I spent Monday evening attending a virtual zoom meeting of the Coventry Society which featured a positive presentation by Mark Webb of the Historic Coventry Trust on the current development and history of the Drapers Hall. I would highly recommend the Coventry Society to anybody interested in our local history and current developments in the city. Annual fees are very low given the high quality of presentations at monthly meetings (currently virtual), online articles and the possibility of influencing policy decisions on the future of the city.
Mark described how the current (and third) Drapers' Hall is being renovated and as far as possible restored to its original state with reference to archive material which records decoration,colur schemes and furnishings (some of which have been donated back by the Drapers). The hall will be givien a new lease of life primarily as a venue for musical performances and the training of musicians.
Coventry cloth had been both highly valued and counterfeited over the centuries and the merchants of the Drapers Guild employed a quality control system to protect their merchandise from cheaper inferior goods. A sign of authenticity was the seal that portrayed the city's elephant and castle emblem. Coventry was also famous for a "true" blue dye which would maintain it's colour after washing leading to the expression "as true as Coventry blue".
The "Drapiery" was a permanent feature and the second most important cloth market in the country and ran along Half Moon Lane - now replaced by St Mary Street. This lasted until the demolition of the first Drapers Hall in the 18th century. The replacement was short lived and the current hall was built in 1832 and was considered to be a "gentlemen's club" and meeting place of those prominent in business, civic affairs and trend setting social circles of the time.

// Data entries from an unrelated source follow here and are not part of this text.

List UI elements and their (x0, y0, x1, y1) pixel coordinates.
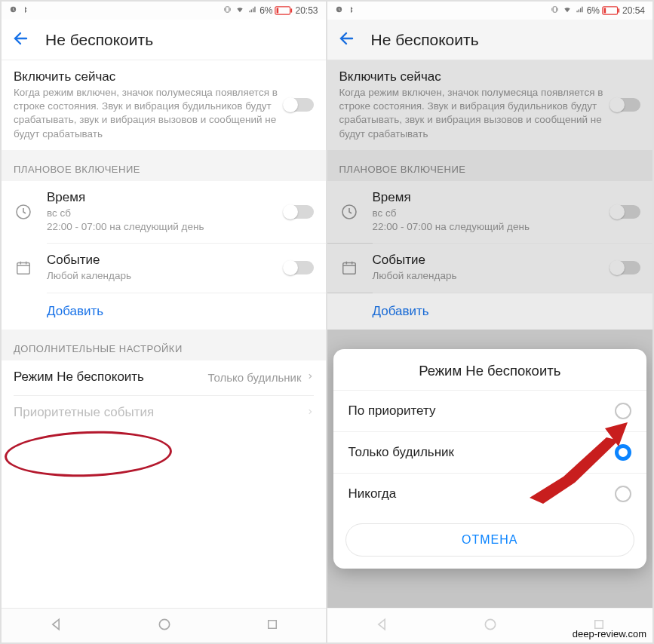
svg-rect-11 (618, 8, 619, 12)
time-toggle[interactable] (284, 205, 314, 219)
time-title: Время (47, 190, 284, 205)
option-never-label: Никогда (348, 486, 397, 501)
right-screenshot: 6% 20:54 Не беспокоить Включить сейчас К… (327, 2, 653, 642)
clock-time: 20:54 (622, 5, 645, 16)
vibrate-icon (550, 5, 560, 16)
extra-header: ДОПОЛНИТЕЛЬНЫЕ НАСТРОЙКИ (2, 330, 326, 360)
enable-now-title: Включить сейчас (14, 69, 284, 84)
alarm-icon (9, 5, 17, 16)
nav-bar (2, 608, 326, 642)
wifi-icon (562, 5, 573, 16)
wifi-icon (235, 5, 245, 16)
dialog-title: Режим Не беспокоить (333, 349, 647, 390)
watermark: deep-review.com (573, 628, 646, 639)
page-title: Не беспокоить (371, 31, 479, 49)
enable-now-desc: Когда режим включен, значок полумесяца п… (14, 86, 284, 141)
back-icon[interactable] (12, 29, 30, 51)
event-title: Событие (47, 253, 284, 268)
annotation-circle (4, 428, 173, 480)
chevron-right-icon (306, 406, 314, 421)
battery-pct: 6% (587, 5, 600, 16)
status-bar: 6% 20:54 (327, 2, 653, 20)
scheduled-header: ПЛАНОВОЕ ВКЛЮЧЕНИЕ (2, 150, 326, 181)
svg-rect-3 (291, 8, 293, 12)
event-row[interactable]: Событие Любой календарь (2, 244, 326, 292)
clock-time: 20:53 (295, 5, 318, 16)
signal-icon (247, 5, 257, 16)
event-toggle[interactable] (284, 261, 314, 274)
nav-back-icon[interactable] (374, 617, 389, 635)
option-priority[interactable]: По приоритету (333, 390, 647, 431)
nav-home-icon[interactable] (483, 617, 498, 635)
time-row[interactable]: Время вс сб 22:00 - 07:00 на следующий д… (2, 181, 326, 243)
vibrate-icon (223, 5, 232, 16)
cancel-button[interactable]: ОТМЕНА (345, 523, 635, 557)
bluetooth-icon (21, 5, 29, 17)
enable-now-row[interactable]: Включить сейчас Когда режим включен, зна… (2, 60, 326, 150)
option-priority-label: По приоритету (348, 403, 436, 419)
svg-point-6 (159, 619, 169, 629)
time-days: вс сб (47, 207, 284, 220)
svg-point-16 (486, 619, 496, 629)
nav-recent-icon[interactable] (266, 618, 279, 634)
bluetooth-icon (347, 5, 355, 17)
app-header: Не беспокоить (327, 20, 653, 60)
option-alarm-only[interactable]: Только будильник (333, 431, 647, 473)
settings-screen: Включить сейчас Когда режим включен, зна… (2, 60, 326, 608)
priority-events-title: Приоритетные события (14, 405, 302, 420)
svg-rect-7 (268, 620, 276, 628)
battery-icon (602, 6, 620, 15)
nav-home-icon[interactable] (157, 617, 172, 635)
nav-back-icon[interactable] (48, 617, 63, 635)
status-bar: 6% 20:53 (2, 2, 326, 20)
radio-unselected[interactable] (615, 486, 631, 502)
calendar-icon (14, 258, 33, 278)
alarm-icon (335, 5, 343, 16)
dnd-mode-title: Режим Не беспокоить (14, 370, 208, 385)
time-range: 22:00 - 07:00 на следующий день (47, 220, 284, 234)
svg-rect-2 (277, 8, 279, 14)
dnd-mode-value: Только будильник (208, 371, 302, 384)
event-sub: Любой календарь (47, 269, 284, 283)
radio-unselected[interactable] (615, 403, 631, 419)
svg-rect-10 (604, 8, 606, 14)
enable-now-toggle[interactable] (284, 98, 314, 112)
option-alarm-label: Только будильник (348, 445, 455, 460)
app-header: Не беспокоить (2, 20, 326, 60)
chevron-right-icon (306, 370, 314, 385)
priority-events-row: Приоритетные события (2, 396, 326, 431)
add-button[interactable]: Добавить (2, 293, 326, 330)
svg-rect-0 (226, 7, 229, 12)
dnd-mode-dialog: Режим Не беспокоить По приоритету Только… (333, 349, 647, 569)
page-title: Не беспокоить (45, 31, 153, 49)
battery-icon (275, 6, 293, 15)
back-icon[interactable] (338, 29, 356, 51)
option-never[interactable]: Никогда (333, 473, 647, 514)
svg-rect-17 (595, 620, 603, 628)
svg-rect-8 (553, 7, 557, 12)
settings-screen-dimmed: Включить сейчас Когда режим включен, зна… (327, 60, 653, 608)
signal-icon (575, 5, 585, 16)
clock-icon (14, 202, 33, 222)
radio-selected[interactable] (615, 444, 631, 461)
battery-pct: 6% (259, 5, 272, 16)
svg-rect-5 (17, 263, 30, 274)
left-screenshot: 6% 20:53 Не беспокоить Включить сейчас К… (2, 2, 327, 642)
dnd-mode-row[interactable]: Режим Не беспокоить Только будильник (2, 360, 326, 395)
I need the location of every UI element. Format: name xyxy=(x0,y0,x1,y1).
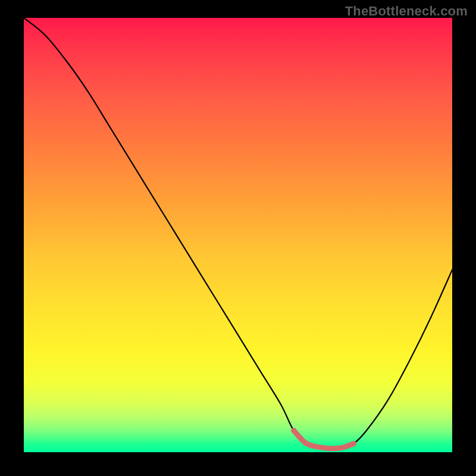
chart-frame: TheBottleneck.com xyxy=(0,0,476,476)
optimal-range-highlight xyxy=(24,18,452,452)
plot-area xyxy=(24,18,452,452)
watermark-text: TheBottleneck.com xyxy=(345,4,468,19)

The Drapers Hall is the starting point of my fortnightly Saturday morning guided walk "The Bard, the Blitz and the Tudors". I shall be using the next few postings on this blog to discuss some of the themes and connections which I highlight during the walk.
Below the hall is a vaulted cellar. These are typical of this area of the city centre and one close by can be viewed as a virtual tour as part of the September's "heritage" events.
Like many Coventry cellars the one under the Drapers Hall was used as an air raid shelter during World War II (including on the night of November 14th / 15th 1940 when the neighbouring St Michael's Cathedral was destroyed. The interior of the cellar had been left with the 1940s decor and fittings untouched - including the kitchen and toilet areas and public health and information posters on the walls. It was reassuring to hear that this element of the building's history will not be neglected and that will still be promoted whilst the cellar's kitchen area will be used as an education and practice area for young musicians.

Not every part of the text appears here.